戻りたくない人生の1ページがあります。二十歳前後の私は、体育会アメフト部の厳しい上下関係と、厳しい練習の中で、自分を守ることに必死でした。
大学2年の夏、花火大会があると聞き、練習後に同期の仲間たちと多摩川の土手に潜り込みました。まわりは楽しそうな声をあげていましたが、私たちは無言で花火を見つめ、パッと広がる花火を見ながら、ボロボロの心を癒やしました。
他校で開催された花火大会の映像を見て
「こんなイベントができたら、たくさんの子供が喜ぶに違いない。子供たちだけでなく自粛で疲れた多くの人が元気になるだろう。」
と感じました。しかし同時に「素人のできるレベルのものではない。リスクが高すぎる。専門の知識を持つ者が居なければ到底できない。」とも感じました。
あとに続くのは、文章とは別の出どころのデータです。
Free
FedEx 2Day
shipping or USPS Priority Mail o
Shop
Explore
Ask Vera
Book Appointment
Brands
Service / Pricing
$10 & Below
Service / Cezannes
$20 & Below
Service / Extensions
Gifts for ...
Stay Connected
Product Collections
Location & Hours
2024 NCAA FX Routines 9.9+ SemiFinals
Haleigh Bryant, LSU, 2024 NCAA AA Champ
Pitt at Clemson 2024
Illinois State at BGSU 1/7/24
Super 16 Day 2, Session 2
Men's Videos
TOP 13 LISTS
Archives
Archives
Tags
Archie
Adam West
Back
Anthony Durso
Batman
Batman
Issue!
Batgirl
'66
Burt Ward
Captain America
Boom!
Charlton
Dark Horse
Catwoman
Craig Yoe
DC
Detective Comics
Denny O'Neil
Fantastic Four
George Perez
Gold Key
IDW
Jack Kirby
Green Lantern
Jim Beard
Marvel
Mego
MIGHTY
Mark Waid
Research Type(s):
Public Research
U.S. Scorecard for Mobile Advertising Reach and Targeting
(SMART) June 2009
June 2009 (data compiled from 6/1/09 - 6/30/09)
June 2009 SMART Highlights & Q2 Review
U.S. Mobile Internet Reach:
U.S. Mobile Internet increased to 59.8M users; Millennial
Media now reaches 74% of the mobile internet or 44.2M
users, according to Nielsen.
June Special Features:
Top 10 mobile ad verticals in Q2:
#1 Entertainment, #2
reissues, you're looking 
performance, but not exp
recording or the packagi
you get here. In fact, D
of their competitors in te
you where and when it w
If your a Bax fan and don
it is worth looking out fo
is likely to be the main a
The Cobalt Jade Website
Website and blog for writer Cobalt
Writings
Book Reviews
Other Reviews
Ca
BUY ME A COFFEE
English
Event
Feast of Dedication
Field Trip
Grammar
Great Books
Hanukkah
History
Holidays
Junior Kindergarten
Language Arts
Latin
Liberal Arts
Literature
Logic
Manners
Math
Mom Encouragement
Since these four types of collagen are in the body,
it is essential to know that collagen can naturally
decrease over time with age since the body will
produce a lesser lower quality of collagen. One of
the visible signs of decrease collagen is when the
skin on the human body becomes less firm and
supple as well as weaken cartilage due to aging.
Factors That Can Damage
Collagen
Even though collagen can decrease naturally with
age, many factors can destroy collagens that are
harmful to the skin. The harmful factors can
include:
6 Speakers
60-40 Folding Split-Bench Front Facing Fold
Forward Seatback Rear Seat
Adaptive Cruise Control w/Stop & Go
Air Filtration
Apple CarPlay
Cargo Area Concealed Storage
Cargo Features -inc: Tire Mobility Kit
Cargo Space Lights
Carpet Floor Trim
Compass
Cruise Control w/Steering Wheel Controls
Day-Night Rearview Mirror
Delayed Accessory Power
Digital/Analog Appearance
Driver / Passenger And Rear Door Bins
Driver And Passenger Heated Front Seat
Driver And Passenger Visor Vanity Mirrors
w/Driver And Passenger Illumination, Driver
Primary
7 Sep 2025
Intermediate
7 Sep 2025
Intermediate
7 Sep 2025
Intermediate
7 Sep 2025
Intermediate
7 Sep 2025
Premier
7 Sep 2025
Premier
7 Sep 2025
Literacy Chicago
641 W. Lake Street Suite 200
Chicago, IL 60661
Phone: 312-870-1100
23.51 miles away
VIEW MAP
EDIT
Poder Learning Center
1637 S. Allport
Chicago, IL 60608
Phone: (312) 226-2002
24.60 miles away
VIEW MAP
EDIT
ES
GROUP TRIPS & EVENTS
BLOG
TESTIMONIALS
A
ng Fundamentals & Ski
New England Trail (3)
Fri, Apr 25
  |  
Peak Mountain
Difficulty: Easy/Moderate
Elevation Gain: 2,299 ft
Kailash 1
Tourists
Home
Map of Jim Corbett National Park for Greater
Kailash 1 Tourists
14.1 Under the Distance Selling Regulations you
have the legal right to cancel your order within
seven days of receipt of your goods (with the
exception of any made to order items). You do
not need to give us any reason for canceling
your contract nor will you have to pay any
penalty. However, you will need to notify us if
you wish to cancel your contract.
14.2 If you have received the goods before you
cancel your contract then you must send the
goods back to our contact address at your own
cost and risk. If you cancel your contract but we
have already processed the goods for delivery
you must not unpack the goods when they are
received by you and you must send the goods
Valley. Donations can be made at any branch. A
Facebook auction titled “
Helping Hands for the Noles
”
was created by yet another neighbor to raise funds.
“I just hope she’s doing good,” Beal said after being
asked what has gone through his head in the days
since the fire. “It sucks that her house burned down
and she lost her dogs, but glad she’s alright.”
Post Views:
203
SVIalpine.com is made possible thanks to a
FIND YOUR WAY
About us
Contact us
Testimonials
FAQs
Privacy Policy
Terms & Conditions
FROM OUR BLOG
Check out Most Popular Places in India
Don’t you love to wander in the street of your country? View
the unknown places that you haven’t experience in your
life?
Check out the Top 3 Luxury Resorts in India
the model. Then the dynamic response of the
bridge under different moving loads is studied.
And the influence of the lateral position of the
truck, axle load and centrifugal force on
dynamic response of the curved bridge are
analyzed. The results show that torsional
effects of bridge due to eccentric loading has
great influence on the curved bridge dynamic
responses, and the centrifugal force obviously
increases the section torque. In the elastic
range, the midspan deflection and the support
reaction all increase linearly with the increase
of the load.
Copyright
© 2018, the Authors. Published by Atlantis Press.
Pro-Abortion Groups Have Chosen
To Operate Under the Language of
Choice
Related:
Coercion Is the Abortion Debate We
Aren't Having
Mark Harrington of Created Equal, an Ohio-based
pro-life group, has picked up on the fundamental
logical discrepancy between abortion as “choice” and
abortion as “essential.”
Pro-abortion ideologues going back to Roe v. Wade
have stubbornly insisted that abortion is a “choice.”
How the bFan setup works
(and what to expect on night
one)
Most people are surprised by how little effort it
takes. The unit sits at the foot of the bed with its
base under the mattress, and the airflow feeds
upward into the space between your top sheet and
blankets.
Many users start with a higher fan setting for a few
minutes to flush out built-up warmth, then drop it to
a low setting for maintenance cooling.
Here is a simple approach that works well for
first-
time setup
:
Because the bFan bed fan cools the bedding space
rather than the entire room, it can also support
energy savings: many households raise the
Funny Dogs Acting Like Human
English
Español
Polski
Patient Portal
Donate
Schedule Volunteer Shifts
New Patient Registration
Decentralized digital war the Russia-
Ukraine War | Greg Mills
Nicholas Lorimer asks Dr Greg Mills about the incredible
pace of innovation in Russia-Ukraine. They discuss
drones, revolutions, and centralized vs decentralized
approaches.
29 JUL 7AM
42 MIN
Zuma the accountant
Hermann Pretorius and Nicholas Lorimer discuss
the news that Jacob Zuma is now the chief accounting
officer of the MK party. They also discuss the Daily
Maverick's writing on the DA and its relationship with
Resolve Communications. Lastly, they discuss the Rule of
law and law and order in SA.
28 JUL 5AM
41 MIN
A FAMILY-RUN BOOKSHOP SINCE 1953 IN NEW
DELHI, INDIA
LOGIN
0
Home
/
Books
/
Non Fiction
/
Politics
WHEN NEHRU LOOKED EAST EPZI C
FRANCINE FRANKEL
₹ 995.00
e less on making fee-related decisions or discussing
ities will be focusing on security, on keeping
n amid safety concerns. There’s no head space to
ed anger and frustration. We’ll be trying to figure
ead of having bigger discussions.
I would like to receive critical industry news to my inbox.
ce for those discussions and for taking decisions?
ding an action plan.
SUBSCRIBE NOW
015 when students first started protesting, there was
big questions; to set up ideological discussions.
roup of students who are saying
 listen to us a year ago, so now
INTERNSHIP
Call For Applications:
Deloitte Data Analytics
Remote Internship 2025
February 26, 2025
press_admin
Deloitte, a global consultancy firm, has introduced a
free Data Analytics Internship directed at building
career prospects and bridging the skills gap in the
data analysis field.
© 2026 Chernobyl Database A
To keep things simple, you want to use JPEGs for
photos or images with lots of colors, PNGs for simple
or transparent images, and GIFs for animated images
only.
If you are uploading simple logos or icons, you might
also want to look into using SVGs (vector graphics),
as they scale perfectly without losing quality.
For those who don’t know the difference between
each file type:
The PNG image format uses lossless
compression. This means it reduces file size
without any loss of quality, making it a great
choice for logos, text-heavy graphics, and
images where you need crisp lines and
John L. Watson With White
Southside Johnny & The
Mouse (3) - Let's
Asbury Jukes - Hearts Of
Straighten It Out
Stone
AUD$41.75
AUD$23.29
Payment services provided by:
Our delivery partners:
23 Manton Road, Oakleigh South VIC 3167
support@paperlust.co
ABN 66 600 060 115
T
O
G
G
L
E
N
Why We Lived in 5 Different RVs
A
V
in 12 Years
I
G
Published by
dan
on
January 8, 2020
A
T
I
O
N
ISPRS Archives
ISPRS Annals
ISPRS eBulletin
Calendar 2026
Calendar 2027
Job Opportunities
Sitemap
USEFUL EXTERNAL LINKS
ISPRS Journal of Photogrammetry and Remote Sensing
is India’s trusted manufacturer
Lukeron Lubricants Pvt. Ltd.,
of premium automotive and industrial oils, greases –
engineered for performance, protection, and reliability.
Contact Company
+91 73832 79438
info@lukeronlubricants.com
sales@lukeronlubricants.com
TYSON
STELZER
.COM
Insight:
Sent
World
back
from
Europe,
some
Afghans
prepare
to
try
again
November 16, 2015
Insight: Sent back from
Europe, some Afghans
花火に関する知識を持つ人をいくつかの方面から探したところ、NEGGという隣町小学校のおやじ会にたどり着きました。過去に成功と失敗を繰り返してきたNEGGは、私たちの協力依頼を快く受けてくださり、自分達の培った知識を丁寧に教えてくれました。
警察署や消防署への許可申請、近隣宅の騒音対策、子供たちが密にならない工夫など、初めて経験する課題がたくさんありました。それでも400名弱の児童と100名ほどのボランティアの申し込みがエネルギーとなり、たくさんの人の協力のもと1つずつ課題をクリアしていきました。
当日を迎えるにあたり、考えました。
「子供たちの安全第一、トラブルなく円滑に終了させる。参加してくれるオヤジたちをカッコよく見せたい。」
過去のイベントでは、やりたがりの自分が先頭に立つため、当日に全体が見えなくなっていました。それでも集まってくれる仲間たちが臨機応変に立ち回ってくれるおかげで成り立ってきました。
当日はNEGGの指導のもと、花火打ち上げの4時間前から準備が始まりました。40mナイアガラの準備に2時間かかりましたが、たくさんのボランティアの協力により無事に子供たちを迎え入れることができました。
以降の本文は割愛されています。